Compared with over 15 baseline methods (including traditional KG, interpolation TKG, and extrapolation TKG methods) on four datasets (ICEWS14, ICEWS05-15, ICEWS18, and GDELT), using time-aware filtered MRR and Hits@{1, 3, 10} metrics:

Model	ICEWS14 MRR	ICEWS05-15 MRR	ICEWS18 MRR	GDELT MRR
RE-GCN	41.78	48.03	30.58	19.64
CEN	42.17	46.84	30.84	20.18
TiPNN	41.79	45.35	32.17	21.17
DaeMon	40.68	44.50	31.85	20.73
DiMNet	45.72	58.93	34.13	21.93

DiMNet outperforms the current best methods in MRR on the four datasets by 8.4%, 22.7%, 6.1%, and 3.6% respectively, achieving a substantial lead, especially on ICEWS05-15.

Ablation Study¶

Variant	ICEWS14 MRR	ICEWS05-15 MRR	ICEWS18 MRR	GDELT MRR
DiMNet (Full)	45.72	58.93	34.13	21.93
w/o Multi-span	40.75	51.17	30.74	20.99
w/o Disentangle	34.34	53.22	33.60	20.51
w/o Both	36.09	50.36	30.88	20.71
w/o \(G_{\text{INF}}\)	36.10	45.45	30.02	19.81

Performance degrades significantly without the multi-span strategy, proving that cross-step neighbor awareness is crucial for fine-grained evolution modeling.
Removing the disentanglement component leads to the largest drop on ICEWS14 (MRR decreases from 45.72 to 34.34), indicating that active/stable feature separation is a core contribution.
Eliminating the virtual subgraph decoder also leads to substantial performance loss, validating the necessity of topological enhancement in the inference phase.

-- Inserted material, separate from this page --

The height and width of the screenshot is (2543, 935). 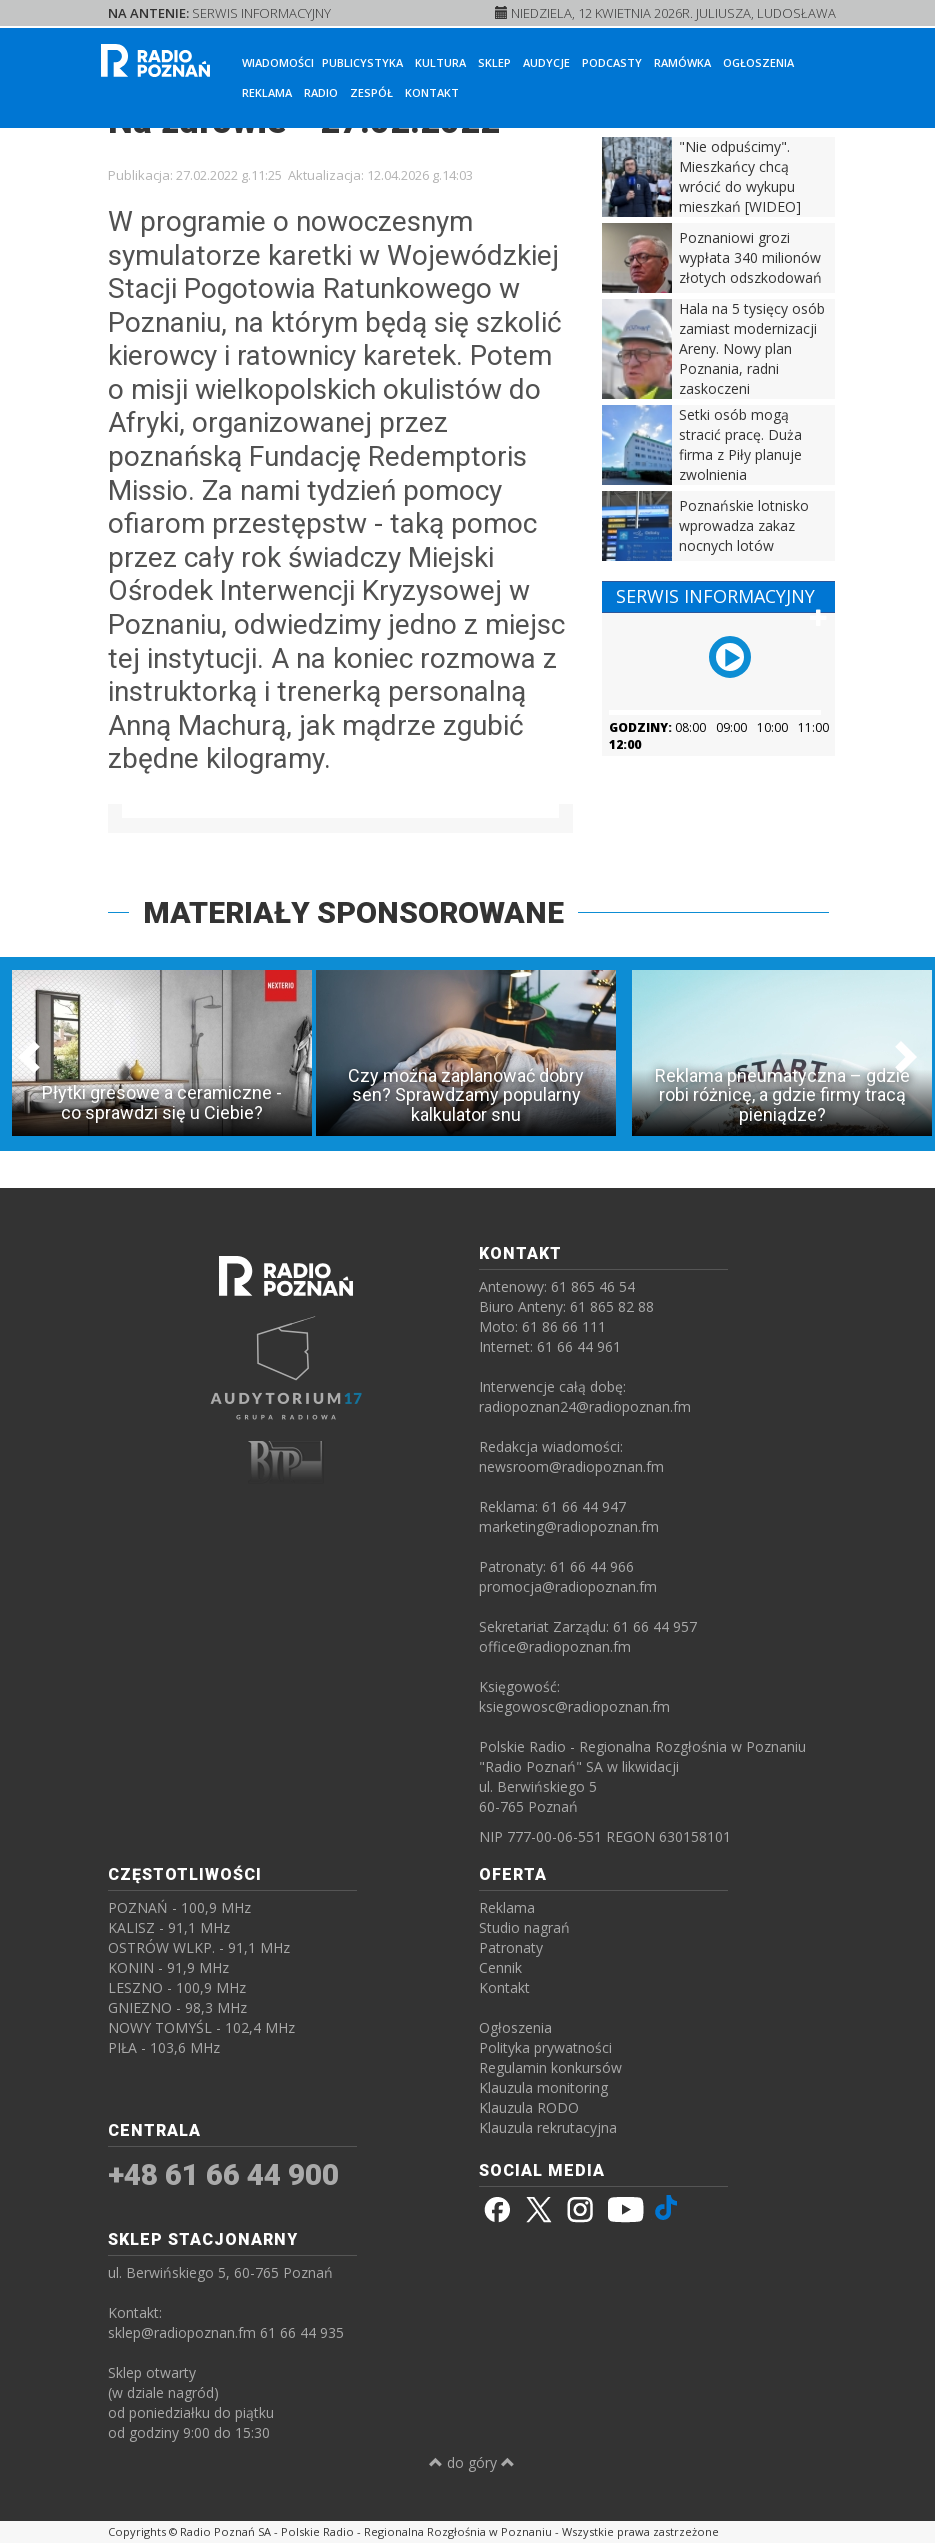 What do you see at coordinates (546, 62) in the screenshot?
I see `Audycje` at bounding box center [546, 62].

Parameter Sensitivity Analysis¶

Historical Sequence Length \(m\): Tested on different \(m\) values (2–15) across ICEWS14 and ICEWS18; the performance remains stable (especially on ICEWS18), validating the robustness of the model.
GNN Layers \(\omega\): Both datasets reach optimal performance at \(\omega=3\). Performance stabilizes as the number of layers increases further.
Sample Size \(k\): \(k=50\) is optimal on ICEWS14; excessively large \(k\) (e.g., 80) introduces noise, thereby degrading performance.

Highlights & Insights¶

Novel Multi-span Evolution Mechanism: Introduces cross-time step neighbor feature awareness in GNN message passing, breaking the paradigm of step-by-step independent modeling in prior work, and capturing richer intermediate evolutionary features.
Well-justified Disentanglement Design: Decomposes node semantics into active and stable factors with clear intuition, and the ablation study thoroughly validates its effectiveness.
Virtual Subgraph Decoder: Alleviates uncertainty in the inference phase by constructing a predicted topology, representing a practical engineering design.
Comprehensive Experiments: Covers four datasets, 15+ baselines, ablation studies, and complete parameter sensitivity analysis.

Limitations & Future Work¶

Unexamined Computational Complexity: Multi-span evolution requires maintaining intermediate features across time steps, and the virtual subgraph decoder requires scoring all candidates, sampling, and re-inferring, which may import high training and inference overhead.
Evaluation Limited to Event-based TKGs: Both ICEWS and GDELT are political event datasets; generalization has not been verified on other types of TKGs (e.g., knowledge-based TKGs like Wikidata or YAGO).
Limited Interpretability of Disentanglement: Although the concepts of active and stable factors are proposed, there is a lack of visualization analysis or semantic explanations for the disentangled results.
Code Not Open-sourced: Replication and verification are not possible.

Traditional KG Embeddings: DistMult, ComplEx, ConvE, RotatE — do not consider temporal dimensions.
Interpolated TKG Reasoning: TTransE, TA-DistMult, DE-SimplE, TNTComplEx — complete missing facts within known time spans.
Extrapolated TKG Reasoning: RE-NET, RE-GCN, CEN, TiPNN, DaeMon — predict future facts based on historical sequences, but lack multi-span awareness and feature disentanglement.
Graph Disentangled Learning: DisenGCN, IPGDN, etc. — disentangle representations on static graphs, not extended to temporal graphs.

Rating¶

⭐⭐⭐⭐ (4/5)

Novelty ⭐⭐⭐⭐: The combination of multi-span evolution and cross-time disentanglement is a meaningful improvement over the traditional TKG reasoning paradigm.
Experimental Thoroughness ⭐⭐⭐⭐⭐: Comprehensive baseline coverage, rational ablation design, and thorough parameter analysis.
Writing Quality ⭐⭐⭐⭐: Clear structure and standardized experimental presentation.
Impact ⭐⭐⭐: TKG reasoning is an important sub-field of KG, but has a processed and relatively limited audience; Finding-tier.